Sekarang, SBY sedang melakukan kesalahan yang sama untuk keduakalinya. Dia sebagai seorang Presiden dan atasan langsung dari Polri, kembali lepas tangan, lepas tanggung jawabnya, dengan terus membiarkan perseteruan Polri melawan KPK yang semakin memanas. Tetapi, bersamaan dengan itu pemerintahan SBY berseru agar jangan sampai terjadi “Cicak melawan Buaya” jilid II. SBY selaku kepala pemerintahan menyerukan itu, tetapi dia tak berani melakukan apapun. Menurut saya, sekarang juga sudah terjadi “Cicak melawan Buaya” jilid II. Dan, SBY kembali berlindung di balik alasan demi menghormati hukum, tidak mau turun tangan menengahi konflik itu.
Perseteruan “Cicak vs Buaya” jilid I pada waktu itu sudah sangat mengganggu kinerja KPK. Pada taraf itu saja sebenarnya telah membuat KPK menjadi lemah, karena sebelumnya Ketua KPK Antasari Azhar sudah ditahan Polri dengan tuduhan sebagai otak pembunuhan Direktur PT Putra Rajawali Banjaran, Nasrudin. Dengan ditetapkan Bibit-Chandra sebagai tersangka dan ditahan, maka praktis pimpinan KPK hanya tersisa dua orang. Bayangkan, pada situasi genting begini, SBY hanya diam saja! Dengan harapan “Cicak” dan “Buaya” menyelesaikan persoalannya sendiri. Sekarang juga SBY bersikap sama. Dia mengatakan bahwa masih akan mendengar usulan dari masing-masing KPK dan Polri terkait konflik tersebut.

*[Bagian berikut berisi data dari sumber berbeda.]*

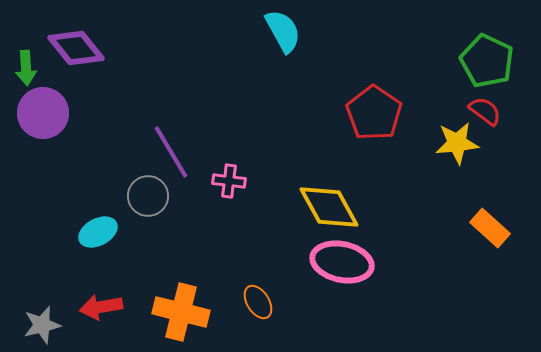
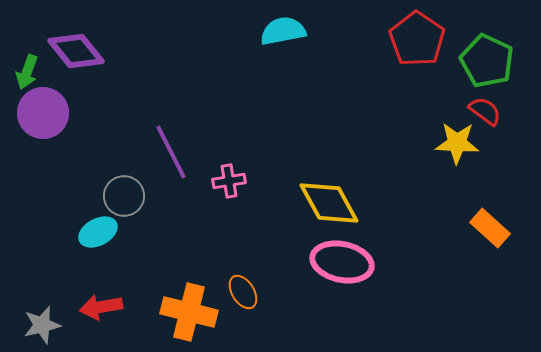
cyan semicircle: rotated 72 degrees counterclockwise
purple diamond: moved 3 px down
green arrow: moved 1 px right, 4 px down; rotated 24 degrees clockwise
red pentagon: moved 43 px right, 74 px up
yellow star: rotated 9 degrees clockwise
purple line: rotated 4 degrees clockwise
pink cross: rotated 16 degrees counterclockwise
gray circle: moved 24 px left
yellow diamond: moved 4 px up
orange ellipse: moved 15 px left, 10 px up
orange cross: moved 8 px right
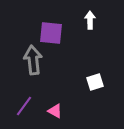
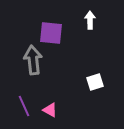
purple line: rotated 60 degrees counterclockwise
pink triangle: moved 5 px left, 1 px up
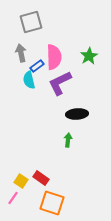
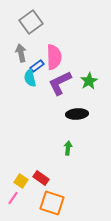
gray square: rotated 20 degrees counterclockwise
green star: moved 25 px down
cyan semicircle: moved 1 px right, 2 px up
green arrow: moved 8 px down
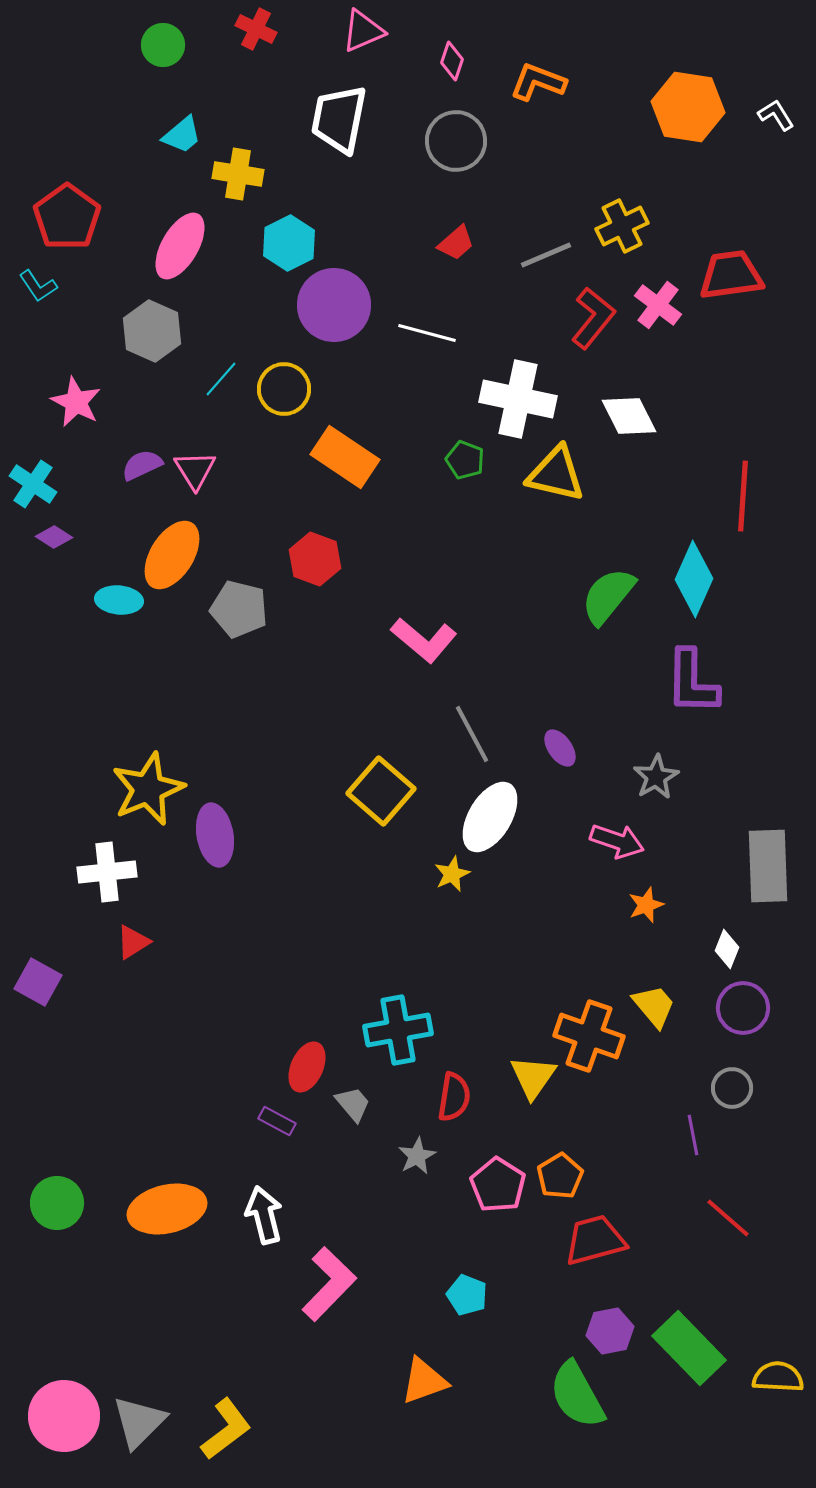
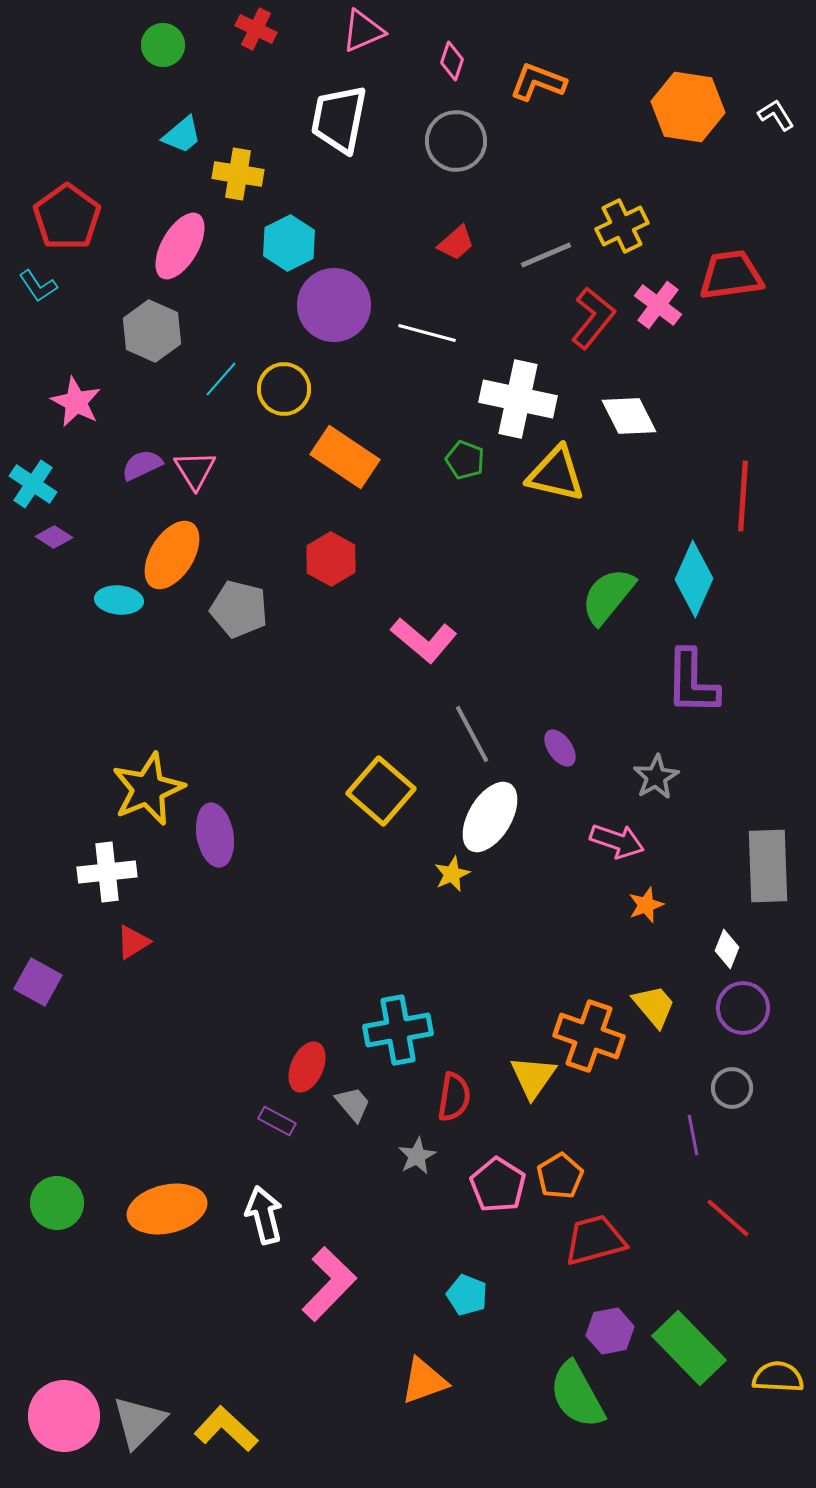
red hexagon at (315, 559): moved 16 px right; rotated 9 degrees clockwise
yellow L-shape at (226, 1429): rotated 100 degrees counterclockwise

Setelah terus mendapat tekanan dari publik, akhirnya SBY memutuskan membentuk tim independen pencari fakta kasus Bibit-Chandra pada 2 November 2009. Tim ini kemudian diberi nama Tim 8 (karena terdiri dari delapan orang) dengan ketua Adnan Buyung Nasution. Tim ini diberi tugas untuk mencari fakta-fakta apa sebenarnya yang terjadi di kasus tersebut, hasil dan rekomendasinya kemudian wajib disampaikan kepada Presiden. Hal pertama yang dilakukan Tim 8 adalah upaya membebaskan Bibit–Chandra dari tahanan Polisi, dengan alasan dan bukti hukum tidak cukup.. Berhasil.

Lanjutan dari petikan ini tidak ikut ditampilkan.